Sweat beaded on his forehead like condensation on a glass, and he covered one hand with the other, thrusting them into his lap where they could not be seen.

‘Is there something you want to say?’ She looked at him, willing him to speak. ‘Something you want to tell me?’

He shook his head.

Simms kept her voice low and even. ‘Take your time.’ She waited and he looked like he wanted to spit in order to get a bad taste out of his mouth.

‘I’d like some water,’ he said.

‘In a moment.’

‘My client is requesting a break,’ the solicitor said.

Simms kept her eyes on Howard. ‘Did you remember something? Is that it?’

He shook his head.

‘Mr Howard, look at me.’

But he just shook his head again and swallowed, his Adam’s apple bobbing convulsively. He stared at his hands in his lap and, in the silence, she heard a constant
tick
,
tick
,
tick
, as he picked at the scabs.

23

The debrief was set for 8 p.m., and many had arrived half an hour early to type up reports and complete task sheets. Those who had been canvassing saunas came in from the dark smelling of cold city air, and dripping with sleety rain, the ice still melting from the shoulder pads of their winter coats. Sergeant Renwick was the last to arrive, clipboard in hand.

‘Okay, the sooner we get cracking, the sooner we can all go home,’ Simms said.

Renwick nodded to her and hurried to his desk.

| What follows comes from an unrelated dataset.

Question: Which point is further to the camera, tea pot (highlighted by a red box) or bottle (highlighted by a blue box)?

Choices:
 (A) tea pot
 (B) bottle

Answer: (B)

‘Who did the check on Rika?’

‘Me, Boss.’ She located the detective who had spoken. He was slouched in his chair, a paunchy, grey-haired officer in his mid-fifties; the type who should have retired on an ordinary pension after twenty-five years’ service, but was holding out for the better deal guaranteed by doing the full thirty.

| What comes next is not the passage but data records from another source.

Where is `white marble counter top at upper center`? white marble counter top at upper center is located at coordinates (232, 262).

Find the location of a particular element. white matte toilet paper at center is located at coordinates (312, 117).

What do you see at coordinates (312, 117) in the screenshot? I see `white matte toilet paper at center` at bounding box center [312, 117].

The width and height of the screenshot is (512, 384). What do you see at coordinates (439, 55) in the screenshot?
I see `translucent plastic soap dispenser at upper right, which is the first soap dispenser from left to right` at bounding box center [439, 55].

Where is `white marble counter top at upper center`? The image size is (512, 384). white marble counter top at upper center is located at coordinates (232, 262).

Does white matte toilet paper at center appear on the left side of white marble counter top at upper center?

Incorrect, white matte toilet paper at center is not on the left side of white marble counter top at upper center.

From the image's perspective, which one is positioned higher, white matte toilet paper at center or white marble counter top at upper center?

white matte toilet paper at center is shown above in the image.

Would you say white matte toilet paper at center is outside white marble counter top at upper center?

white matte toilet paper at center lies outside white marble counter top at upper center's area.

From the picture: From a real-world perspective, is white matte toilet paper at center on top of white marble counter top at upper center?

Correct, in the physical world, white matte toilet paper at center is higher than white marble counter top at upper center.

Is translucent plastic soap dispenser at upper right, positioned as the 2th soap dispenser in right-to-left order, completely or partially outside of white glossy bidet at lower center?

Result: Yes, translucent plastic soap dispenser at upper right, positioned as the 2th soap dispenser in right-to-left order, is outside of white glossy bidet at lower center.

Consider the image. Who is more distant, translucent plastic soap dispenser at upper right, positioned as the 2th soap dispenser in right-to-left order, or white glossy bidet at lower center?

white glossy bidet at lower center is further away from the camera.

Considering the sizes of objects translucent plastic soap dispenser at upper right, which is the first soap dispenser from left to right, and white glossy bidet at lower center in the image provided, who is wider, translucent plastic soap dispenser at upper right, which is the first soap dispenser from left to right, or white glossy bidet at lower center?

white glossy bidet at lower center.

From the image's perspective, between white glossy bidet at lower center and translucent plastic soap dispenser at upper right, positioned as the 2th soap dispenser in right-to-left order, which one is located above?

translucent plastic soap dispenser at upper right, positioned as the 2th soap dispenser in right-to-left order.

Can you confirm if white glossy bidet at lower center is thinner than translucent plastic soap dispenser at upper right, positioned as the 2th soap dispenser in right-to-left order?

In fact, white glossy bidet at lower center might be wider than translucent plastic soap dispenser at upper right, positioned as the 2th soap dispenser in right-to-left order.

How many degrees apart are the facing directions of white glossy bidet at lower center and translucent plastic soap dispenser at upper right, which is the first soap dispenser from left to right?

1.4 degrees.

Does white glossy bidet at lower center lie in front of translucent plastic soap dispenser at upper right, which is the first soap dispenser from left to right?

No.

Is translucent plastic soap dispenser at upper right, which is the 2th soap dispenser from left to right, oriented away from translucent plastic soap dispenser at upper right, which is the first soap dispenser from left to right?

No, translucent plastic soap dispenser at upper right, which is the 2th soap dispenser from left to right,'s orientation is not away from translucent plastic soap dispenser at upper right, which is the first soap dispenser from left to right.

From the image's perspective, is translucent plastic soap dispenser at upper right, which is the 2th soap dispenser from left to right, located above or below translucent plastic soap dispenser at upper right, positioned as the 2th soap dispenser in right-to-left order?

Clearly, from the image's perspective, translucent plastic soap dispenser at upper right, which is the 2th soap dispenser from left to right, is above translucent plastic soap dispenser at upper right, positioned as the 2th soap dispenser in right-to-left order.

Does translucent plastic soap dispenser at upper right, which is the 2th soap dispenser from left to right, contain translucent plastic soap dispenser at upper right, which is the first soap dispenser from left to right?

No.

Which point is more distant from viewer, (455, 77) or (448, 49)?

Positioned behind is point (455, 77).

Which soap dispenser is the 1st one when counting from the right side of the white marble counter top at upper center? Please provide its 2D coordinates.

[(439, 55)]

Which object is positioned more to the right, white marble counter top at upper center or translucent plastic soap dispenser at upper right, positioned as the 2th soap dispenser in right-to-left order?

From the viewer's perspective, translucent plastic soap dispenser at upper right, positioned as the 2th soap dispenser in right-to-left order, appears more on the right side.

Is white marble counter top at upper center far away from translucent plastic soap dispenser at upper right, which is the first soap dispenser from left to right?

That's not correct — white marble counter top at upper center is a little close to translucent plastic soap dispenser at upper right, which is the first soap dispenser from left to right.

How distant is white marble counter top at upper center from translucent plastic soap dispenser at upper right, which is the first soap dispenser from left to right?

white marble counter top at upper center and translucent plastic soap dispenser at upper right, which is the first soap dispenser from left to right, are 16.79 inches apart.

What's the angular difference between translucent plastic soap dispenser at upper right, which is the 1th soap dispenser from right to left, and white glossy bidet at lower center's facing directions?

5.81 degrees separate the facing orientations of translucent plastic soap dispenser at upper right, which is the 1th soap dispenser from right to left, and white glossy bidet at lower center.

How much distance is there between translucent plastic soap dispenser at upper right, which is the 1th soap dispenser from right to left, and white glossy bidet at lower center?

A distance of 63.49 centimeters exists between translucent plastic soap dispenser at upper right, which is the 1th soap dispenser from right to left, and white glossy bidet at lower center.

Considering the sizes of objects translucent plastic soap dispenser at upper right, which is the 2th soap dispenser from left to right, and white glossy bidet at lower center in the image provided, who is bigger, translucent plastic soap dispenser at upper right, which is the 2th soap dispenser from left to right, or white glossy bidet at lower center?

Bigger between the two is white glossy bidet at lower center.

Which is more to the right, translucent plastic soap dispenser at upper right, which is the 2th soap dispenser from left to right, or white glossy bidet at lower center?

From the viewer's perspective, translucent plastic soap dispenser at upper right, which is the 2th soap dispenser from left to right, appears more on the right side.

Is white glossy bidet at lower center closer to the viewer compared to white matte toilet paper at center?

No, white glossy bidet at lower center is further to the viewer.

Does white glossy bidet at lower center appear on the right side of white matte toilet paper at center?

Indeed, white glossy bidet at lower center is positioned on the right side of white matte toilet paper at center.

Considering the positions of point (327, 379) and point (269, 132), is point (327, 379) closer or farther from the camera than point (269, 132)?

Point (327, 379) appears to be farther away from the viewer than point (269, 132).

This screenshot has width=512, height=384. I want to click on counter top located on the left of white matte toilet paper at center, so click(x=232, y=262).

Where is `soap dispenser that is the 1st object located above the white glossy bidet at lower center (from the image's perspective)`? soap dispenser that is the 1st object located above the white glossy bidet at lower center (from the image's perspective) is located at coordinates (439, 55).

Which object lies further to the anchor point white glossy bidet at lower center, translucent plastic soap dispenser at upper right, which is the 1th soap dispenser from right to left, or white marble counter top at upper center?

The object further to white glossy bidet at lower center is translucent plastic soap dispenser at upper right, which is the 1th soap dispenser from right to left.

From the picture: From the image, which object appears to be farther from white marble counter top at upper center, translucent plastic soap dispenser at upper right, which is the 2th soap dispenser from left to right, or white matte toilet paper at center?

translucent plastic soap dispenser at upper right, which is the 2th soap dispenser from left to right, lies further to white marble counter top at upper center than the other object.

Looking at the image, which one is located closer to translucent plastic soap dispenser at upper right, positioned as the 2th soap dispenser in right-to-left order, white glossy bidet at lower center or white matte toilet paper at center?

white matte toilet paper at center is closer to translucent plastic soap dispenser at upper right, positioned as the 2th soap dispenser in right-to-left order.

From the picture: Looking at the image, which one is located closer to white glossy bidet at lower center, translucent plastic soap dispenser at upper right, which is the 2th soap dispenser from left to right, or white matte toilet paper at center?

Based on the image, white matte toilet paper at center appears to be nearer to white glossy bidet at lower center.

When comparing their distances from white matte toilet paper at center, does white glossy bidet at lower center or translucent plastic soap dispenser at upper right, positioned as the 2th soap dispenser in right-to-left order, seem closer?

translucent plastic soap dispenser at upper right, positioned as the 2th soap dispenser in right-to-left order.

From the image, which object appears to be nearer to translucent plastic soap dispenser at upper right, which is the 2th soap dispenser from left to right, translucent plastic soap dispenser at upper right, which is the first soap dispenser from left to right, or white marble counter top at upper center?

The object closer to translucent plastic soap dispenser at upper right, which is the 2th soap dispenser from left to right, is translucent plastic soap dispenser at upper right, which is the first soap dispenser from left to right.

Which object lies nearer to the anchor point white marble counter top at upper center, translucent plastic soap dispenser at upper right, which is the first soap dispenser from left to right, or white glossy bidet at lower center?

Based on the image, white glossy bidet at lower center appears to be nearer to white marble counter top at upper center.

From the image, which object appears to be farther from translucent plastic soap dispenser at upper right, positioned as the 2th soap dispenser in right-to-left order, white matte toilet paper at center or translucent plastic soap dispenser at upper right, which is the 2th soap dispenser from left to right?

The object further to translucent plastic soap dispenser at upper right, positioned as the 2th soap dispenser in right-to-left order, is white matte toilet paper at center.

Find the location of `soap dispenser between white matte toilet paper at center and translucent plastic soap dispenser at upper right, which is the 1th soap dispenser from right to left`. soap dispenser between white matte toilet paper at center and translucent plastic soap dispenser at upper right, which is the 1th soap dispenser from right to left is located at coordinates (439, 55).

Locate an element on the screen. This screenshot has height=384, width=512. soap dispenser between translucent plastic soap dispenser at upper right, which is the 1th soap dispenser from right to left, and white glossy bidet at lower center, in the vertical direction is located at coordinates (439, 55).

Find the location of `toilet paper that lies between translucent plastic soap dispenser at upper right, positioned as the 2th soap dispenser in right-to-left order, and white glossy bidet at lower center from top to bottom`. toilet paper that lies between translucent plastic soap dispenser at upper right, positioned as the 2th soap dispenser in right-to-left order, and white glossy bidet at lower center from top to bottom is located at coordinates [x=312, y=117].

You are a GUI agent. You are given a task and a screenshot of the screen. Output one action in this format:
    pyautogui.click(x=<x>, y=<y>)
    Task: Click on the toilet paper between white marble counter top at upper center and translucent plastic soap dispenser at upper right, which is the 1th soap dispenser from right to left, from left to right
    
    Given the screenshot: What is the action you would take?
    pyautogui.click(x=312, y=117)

‘Do you have an actual name, or d’you just go by “Me”?’

He sat up. ‘Beasley, Boss.’

‘Well, Detective Constable Beasley?’

He raised his shoulders. ‘Nothing to report, Boss,’ he said.

‘Really?’ She stared at him. ‘Nothing? So, what, you wandered the streets calling her name, and nobody answered, is that it?’

He shuffled in his seat. ‘I spoke to people – nobody’d heard of her.’

She nodded. ‘People. Is that what you’re going to write in your report?’ He gave her the truculent look of a teen, unfairly picked on, but didn’t answer. ‘
Who
did you speak to?
Names
, Constable.
Where
did you speak to them?
When
?’

One of the younger officers opened his notebook and began surreptitiously reading over his notes, which was exactly what Simms intended.

‘Details, Constable,’ she said.

Beasley suddenly realized that she wasn’t going to let him off the hook, and began thumbing through his notebook.

‘Um … I haven’t had a chance to type it up yet, but …’ He found the relevant pages and gave her a list of locations and names.

Most were street names of working girls – a lot of them would be false, but that wasn’t the point – she was sending a message that she would not accept sloppy work.

‘Times?’ she said.

‘Between about two and five, Boss,’ he said.

‘Hm.’ She looked at him. ‘So, if one of the girls works a particular street corner at a particular time, and we need to speak to her again, you expect one of your colleagues to hang around for
three hours
because you couldn’t be bothered to write down the exact time?’